The appellant asks that this court find error in the trial court's finding that the results of the blood test were requested by the investigating officers as allegedly neither officer testified to making such a request and the record does not contain evidence of a written request. In fact, the record shows that on October 14, 2000, a subpoenaduces tecum was issued to the Medical Records Department at Huron Road Hospital instructing the custodian of the records to appear for trial on November 2, 2000 and to bring "certified copies of Ricky Rollins' blood-alcohol content in c/w DUI arrest." The subpoena listed the name of the assistant prosecutor assigned to the case.
The statute states that a health care provider must produce records of a blood alcohol test whenever "any law enforcement officer submits a written statement to a health care provider that states that * * * a criminal action or proceeding has been commenced against a specific person." R.C. 2901.01 specifically defines a "law enforcement officer" to include "[a] prosecuting attorney, assistant prosecuting attorney, * * * or municipal prosecutor." Accordingly, the appellee fully complied with the statute prior to the appellant's trial and prior to the hearing on the motion to suppress.
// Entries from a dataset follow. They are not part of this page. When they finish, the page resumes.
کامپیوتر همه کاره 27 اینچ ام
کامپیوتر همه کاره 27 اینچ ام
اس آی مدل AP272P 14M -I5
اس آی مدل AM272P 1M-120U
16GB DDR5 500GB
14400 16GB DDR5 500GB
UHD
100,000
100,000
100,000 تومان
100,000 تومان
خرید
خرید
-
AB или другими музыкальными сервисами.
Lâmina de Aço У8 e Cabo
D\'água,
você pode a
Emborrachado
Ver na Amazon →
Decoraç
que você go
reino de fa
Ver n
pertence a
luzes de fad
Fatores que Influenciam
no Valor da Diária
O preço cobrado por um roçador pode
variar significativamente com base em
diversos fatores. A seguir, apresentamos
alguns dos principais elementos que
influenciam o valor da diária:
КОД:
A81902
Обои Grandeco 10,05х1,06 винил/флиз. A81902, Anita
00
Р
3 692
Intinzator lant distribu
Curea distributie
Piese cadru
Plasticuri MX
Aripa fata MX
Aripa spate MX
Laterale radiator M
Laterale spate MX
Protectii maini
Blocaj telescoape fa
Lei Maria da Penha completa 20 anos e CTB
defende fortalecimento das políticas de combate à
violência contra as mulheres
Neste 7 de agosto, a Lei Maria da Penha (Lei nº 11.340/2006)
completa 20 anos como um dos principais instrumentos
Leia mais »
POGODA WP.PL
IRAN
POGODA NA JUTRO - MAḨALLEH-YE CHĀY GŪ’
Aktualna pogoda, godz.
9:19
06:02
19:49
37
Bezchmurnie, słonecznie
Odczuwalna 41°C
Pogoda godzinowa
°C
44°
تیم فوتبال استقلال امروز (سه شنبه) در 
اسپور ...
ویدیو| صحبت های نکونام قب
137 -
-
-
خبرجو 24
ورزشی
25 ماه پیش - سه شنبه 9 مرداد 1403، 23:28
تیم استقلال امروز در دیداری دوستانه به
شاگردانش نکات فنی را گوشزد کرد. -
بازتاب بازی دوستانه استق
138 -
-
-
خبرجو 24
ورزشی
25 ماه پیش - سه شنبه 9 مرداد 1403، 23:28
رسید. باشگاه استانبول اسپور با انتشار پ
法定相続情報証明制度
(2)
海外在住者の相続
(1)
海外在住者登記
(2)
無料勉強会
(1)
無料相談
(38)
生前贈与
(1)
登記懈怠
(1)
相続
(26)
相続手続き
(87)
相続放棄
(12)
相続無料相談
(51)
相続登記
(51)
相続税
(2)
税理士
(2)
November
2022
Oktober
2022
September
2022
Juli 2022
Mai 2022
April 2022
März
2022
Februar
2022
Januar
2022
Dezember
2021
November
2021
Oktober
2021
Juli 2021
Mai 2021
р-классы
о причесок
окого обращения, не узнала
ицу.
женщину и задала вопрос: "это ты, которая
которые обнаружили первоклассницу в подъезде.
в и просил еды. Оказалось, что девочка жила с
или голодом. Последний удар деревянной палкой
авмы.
Thus, regardless of whether the test results were verbally requested by the investigating officers on the day of the accident, as was found by the trial court in its findings of fact, the trial court's refusal to suppress the results as evidence was legally correct.
Even if we are to assume that no written or verbal request was ever made and the hospital turned over the results of the test on its own initiative, the appellant would not be entitled to have the results suppressed as they were not privileged medical records. The statute does not mandate that a written request be made before such test results can be released, it merely mandates that such test results must be released when a proper request is made. This distinction is obviously relevant in the instant case.
Accordingly, for all of the above reasons, assignments of error one and two are hereby overruled.
The appellant's third assignment of error states:
III. THE TRIAL COURT COMMITTED REVERSIBLE ERROR WHEN IT FAILED TO STATE ITS FACTUAL FINDINGS ON THE RECORD PURSUANT TO THE MOTION TO SUPPRESS EVIDENCE PARTICULARLY WHEN A REQUEST FOR A FINDINGS OF FACTS (SIC) AND CONCLUSIONS OF LAW MOTION WAS FILED WITH THAT TRIAL COURT.
The trial court filed its findings of fact and conclusions of law on April 18, 2001. Accordingly, this assignment of error is moot.
Judgment affirmed.
It is ordered that appellee recover of appellant its costs herein taxed.
The court finds there were reasonable grounds for this appeal.
It is ordered that a special mandate issue out of this court directing the Cleveland Municipal Court to carry this judgment into execution. The defendant's conviction having been affirmed, any bail pending appeal is terminated. Case remanded to the trial court for execution of sentence.
A certified copy of this entry shall constitute the mandate pursuant to Rule 27 of the Rules of Appellate Procedure.
ANN DYKE, J., CONCURS.
COLLEEN CONWAY COONEY, J., DISSENTS WITH SEPARATE DISSENTING OPINION.